This is the mail archive of the
gcc-bugs@gcc.gnu.org
mailing list for the GCC project.
[Bug target/69671] [6 Regression] FAIL: gcc.target/i386/avx512vl-vpmovqb-1.c scan-assembler-times vpmovqb[ \\t]+[^{\n]*%ymm[0-9]+[^\n]*%xmm[0-9]+{%k[1-7]}{z}(?
- From: "rguenther at suse dot de" <gcc-bugzilla at gcc dot gnu dot org>
- To: gcc-bugs at gcc dot gnu dot org
- Date: Wed, 17 Feb 2016 12:13:05 +0000
- Subject: [Bug target/69671] [6 Regression] FAIL: gcc.target/i386/avx512vl-vpmovqb-1.c scan-assembler-times vpmovqb[ \\t]+[^{\n]*%ymm[0-9]+[^\n]*%xmm[0-9]+{%k[1-7]}{z}(?

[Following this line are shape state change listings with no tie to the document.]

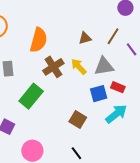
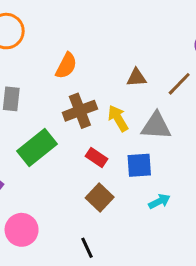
orange semicircle: (39, 40) -> (66, 66), size x0.7
red rectangle: (118, 87) -> (97, 157), moved
cyan arrow: (116, 114) -> (159, 201), size x0.6

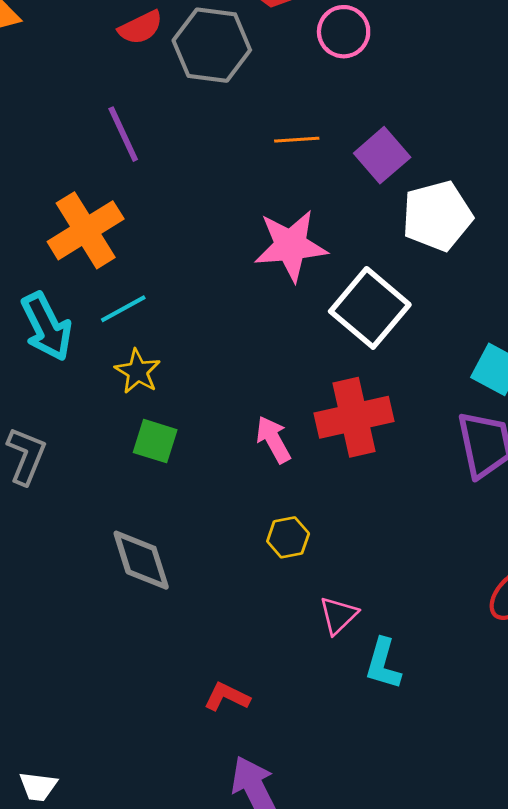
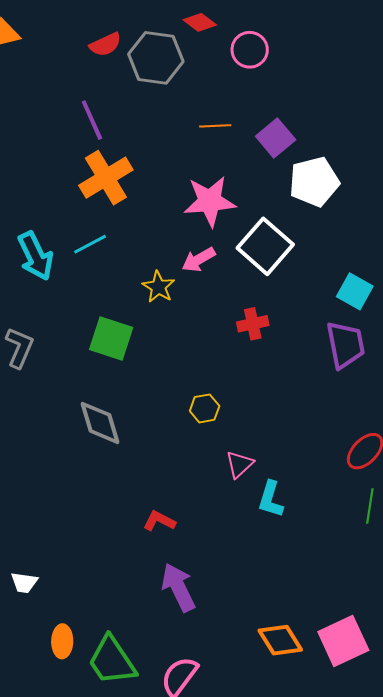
orange cross: (86, 230) -> (106, 178), moved
yellow star: (138, 371) -> (158, 287), moved
red cross: (354, 417) -> (253, 324), size x0.6
pink arrow: (273, 440) -> (199, 260), moved, turned -92
green square: (155, 441) -> (111, 338), size x1.4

- Auto-submitted: auto-generated
- References: <bug-69671-4 at http dot gcc dot gnu dot org/bugzilla/>
https://gcc.gnu.org/bugzilla/show_bug.cgi?id=69671
--- Comment #23 from rguenther at suse dot de <rguenther at suse dot de> ---
On Wed, 17 Feb 2016, jakub at gcc dot gnu.org wrote:
> https://gcc.gnu.org/bugzilla/show_bug.cgi?id=69671
>
> --- Comment #22 from Jakub Jelinek <jakub at gcc dot gnu.org> ---
> Created attachment 37722
> --> https://gcc.gnu.org/bugzilla/attachment.cgi?id=37722&action=edit
> gcc6-pr69671.patch
>
> Actually, on a closer look, I believe the only problem are the patterns that
> use a vector_move_operand "0C" inside of vec_select with only constants as the
> parallel's operands. Because fwprop is able to propagate constants into
> instructions (thus undo the CSE effect), but doesn't do anything on these,
> because it also simplifies them, so instead of the expected say
> (vec_select:V4QI (const_vector:V16QI [
> (const_int 0 [0])
> (const_int 0 [0])
> (const_int 0 [0])
> (const_int 0 [0])
> (const_int 0 [0])
> (const_int 0 [0])
> (const_int 0 [0])
> (const_int 0 [0])
> (const_int 0 [0])
> (const_int 0 [0])
> (const_int 0 [0])
> (const_int 0 [0])
> (const_int 0 [0])
> (const_int 0 [0])
> (const_int 0 [0])
> (const_int 0 [0])
> ])
> (parallel [
> (const_int 0 [0])
> (const_int 1 [0x1])
> (const_int 2 [0x2])
> (const_int 3 [0x3])
> ]))
> we get in there simplified:
> (const_vector:V4QI [
> (const_int 0 [0])
> (const_int 0 [0])
> (const_int 0 [0])
> (const_int 0 [0])
> ])
> So, by adding extra patterns for that simplification fwprop is able to do its
> job even if CSE did a better job.
Of course then I wonder why we didn't simplify this in the first place
when generating RTL and need to wait for forwprop ...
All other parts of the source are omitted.